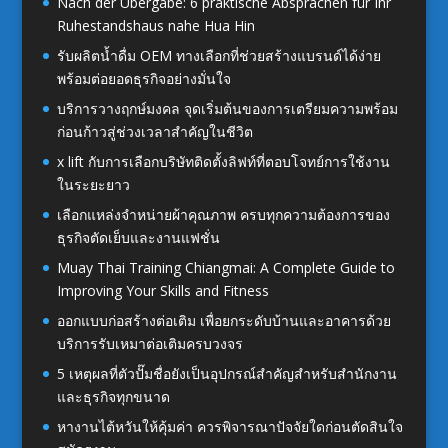
Nach der Übergabe: 6 praktische Absprachen für Ihr
Ruhestandshaus nahe Hua Hin
รับผลิตน้ำดื่ม OEM ทางเลือกที่ช่วยสร้างแบรนด์ได้ง่าย
พร้อมต่อยอดธุรกิจอย่างมั่นใจ
บริการวางฤกษ์มงคล จุดเริ่มต้นของการเตรียมความพร้อม
ก่อนก้าวสู่ช่วงเวลาสำคัญในชีวิต
x lift กับการเลือกบริษัทติดตั้งลิฟท์ที่ตอบโจทย์การใช้งาน
ในระยะยาว
เลือกแหล่งจำหน่ายผ้าคุณภาพ ครบทุกความต้องการของ
ธุรกิจตัดเย็บและงานแฟชั่น
Muay Thai Training Chiangmai: A Complete Guide to
Improving Your Skills and Fitness
ออกแบบก่อสร้างต่อเติม เพื่อยกระดับบ้านและอาคารด้วย
บริการรับเหมาต่อเติมครบวงจร
5 เหตุผลที่ตัวปั๊มชื่อยังเป็นอุปกรณ์สำคัญสำหรับสำนักงาน
และธุรกิจทุกขนาด
หางานไต้หวันให้คุ้มค่า ควรพิจารณาปัจจัยใดก่อนตัดสินใจ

==================================================

**YOUR GOAL**
Repeat the listing word for word, omitting the pictures.

**SOLUTION TO THE PROBLEM**
Nach der Übergabe: 6 praktische Absprachen für Ihr
Ruhestandshaus nahe Hua Hin
รับผลิตน้ำดื่ม OEM ทางเลือกที่ช่วยสร้างแบรนด์ได้ง่าย
พร้อมต่อยอดธุรกิจอย่างมั่นใจ
บริการวางฤกษ์มงคล จุดเริ่มต้นของการเตรียมความพร้อม
ก่อนก้าวสู่ช่วงเวลาสำคัญในชีวิต
x lift กับการเลือกบริษัทติดตั้งลิฟท์ที่ตอบโจทย์การใช้งาน
ในระยะยาว
เลือกแหล่งจำหน่ายผ้าคุณภาพ ครบทุกความต้องการของ
ธุรกิจตัดเย็บและงานแฟชั่น
Muay Thai Training Chiangmai: A Complete Guide to
Improving Your Skills and Fitness
ออกแบบก่อสร้างต่อเติม เพื่อยกระดับบ้านและอาคารด้วย
บริการรับเหมาต่อเติมครบวงจร
5 เหตุผลที่ตัวปั๊มชื่อยังเป็นอุปกรณ์สำคัญสำหรับสำนักงาน
และธุรกิจทุกขนาด
หางานไต้หวันให้คุ้มค่า ควรพิจารณาปัจจัยใดก่อนตัดสินใจ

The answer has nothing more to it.